One promising area of research in the development of drug delivery systems incorporates the use of nanotechnology (http://nano.cancer.gov/). Such technology has been used to create dendrimers, spheroid or globular nanostructures which are highly branched (Alexis et al, 2008). The branched regions of these dendrimers can be used to attach molecules such as targeting and therapeutic agents (Gillies and Frechet 2005). To test this nano-delivery system, invesitgators at the University of Michigan attached a targeting agent, a therapeutic agent and an imaging agent to the surface of dendrimers (Majoros et al, 2006, Shi et al 2007). The investigators chose folic acid as the tumour-targeting agent (a molecule which binds to a high-affinity receptor found on many types of tumour cells), paclitaxel as the therapeutic agent (a drug which triggers programmed cell death, apoptosis) and the fluorescent dye known as fluorescein isothiocyanate as the imaging agent. This nano-dilivery system was then tested on two sets of cancer cells in vitro: one that expresses the folic acid receptor and one that does not. Only the cells containing the folic acid receptor took up the dendrimer, visualised by the presence of the imaging agent. The dendrimer construct was highly toxic to these cells but had no effect on cells without the folic acid receptor. When both of these cells were exposed to dendrimers containing the targeting and imaging agent but no paclitaxel, no detrimental effects were observed.

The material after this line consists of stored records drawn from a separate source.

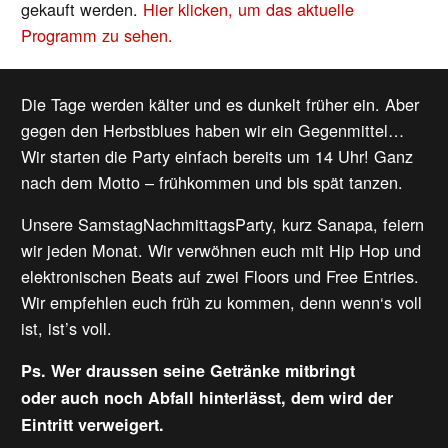
gekauft werden.
Hier klicken, um das aktuelle
Programm zu sehen.
Die Tage werden kälter und es dunkelt früher ein. Aber
gegen den Herbstblues haben wir ein Gegenmittel…
Wir starten die Party einfach bereits um 14 Uhr! Ganz
nach dem Motto – frühkommen und bis spät tanzen.
Unsere SamstagNachmittagsParty, kurz Sanapa, feiern
wir jeden Monat. Wir verwöhnen euch mit Hip Hop und
elektronischen Beats auf zwei Floors und Free Entries.
Wir empfehlen euch früh zu kommen, denn wenn‘s voll
ist, ist’s voll.
Ps. Wer draussen seine Getränke mitbringt
oder auch noch Abfall hinterlässt, dem wird der
Eintritt verweigert.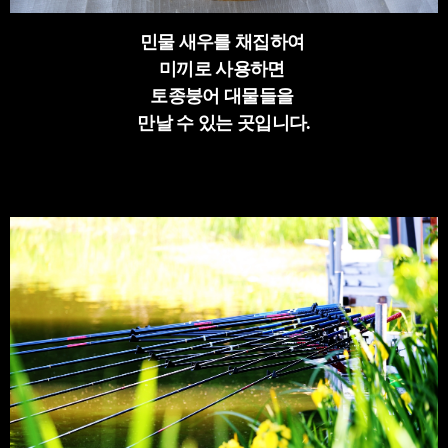
민물 새우를 채집하여
미끼로 사용하면
토종붕어 대물들을
만날 수 있는 곳입니다.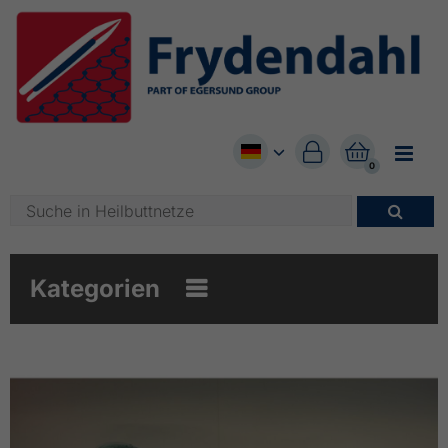


0

Kategorien
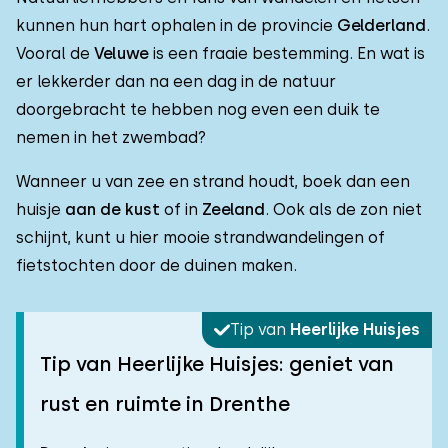
kunnen hun hart ophalen in de provincie
Gelderland
.
Vooral de
Veluwe
is een fraaie bestemming. En wat is
er lekkerder dan na een dag in de natuur
doorgebracht te hebben nog even een duik te
nemen in het zwembad?
Wanneer u van zee en strand houdt, boek dan een
huisje
aan de kust
of in
Zeeland
. Ook als de zon niet
schijnt, kunt u hier mooie strandwandelingen of
fietstochten door de duinen maken.
Tip van
Heerlijke Huisjes
Tip van Heerlijke Huisjes: geniet van
rust en ruimte in Drenthe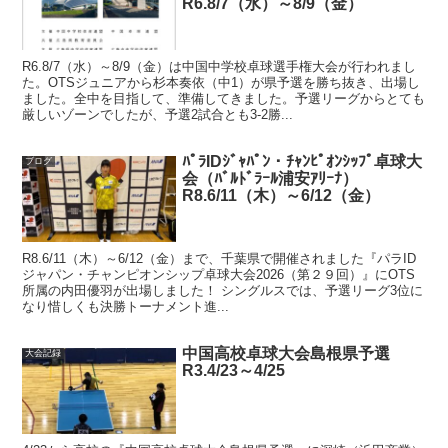
R6.8/7（水）～8/9（金）
R6.8/7（水）～8/9（金）は中国中学校卓球選手権大会が行われまし
た。OTSジュニアから杉本奏依（中1）が県予選を勝ち抜き、出場し
ました。全中を目指して、準備してきました。予選リーグからとても
厳しいゾーンでしたが、予選2試合とも3-2勝...
ﾊﾟﾗIDｼﾞｬﾊﾟﾝ・ﾁｬﾝﾋﾟｵﾝｼｯﾌﾟ卓球大
ブログ
会（ﾊﾞﾙﾄﾞﾗｰﾙ浦安ｱﾘｰﾅ）
R8.6/11（木）～6/12（金）
R8.6/11（木）～6/12（金）まで、千葉県で開催されました『パラID
ジャパン・チャンピオンシップ卓球大会2026（第２９回）』にOTS
所属の内田優羽が出場しました！ シングルスでは、予選リーグ3位に
なり惜しくも決勝トーナメント進...
中国高校卓球大会島根県予選
大会記録
R3.4/23～4/25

These promising initial results thus call for tests to be carried out on animals with tumours that overexpress folic acid receptors. It is research like this that could one day be adapted to specifically target senescent cells. For this to be the case, a target agent is required that specifically recognises senescent cells. For this to be achieved, a deeper understanding of the changes which occur when a cell becomes senescent is required. Ideally a universally expressed senescent membrane receptor would be ideal, but at present no such receptor is known. If it did, it would also make a useful biomarker for detecting senescent cells in tissues.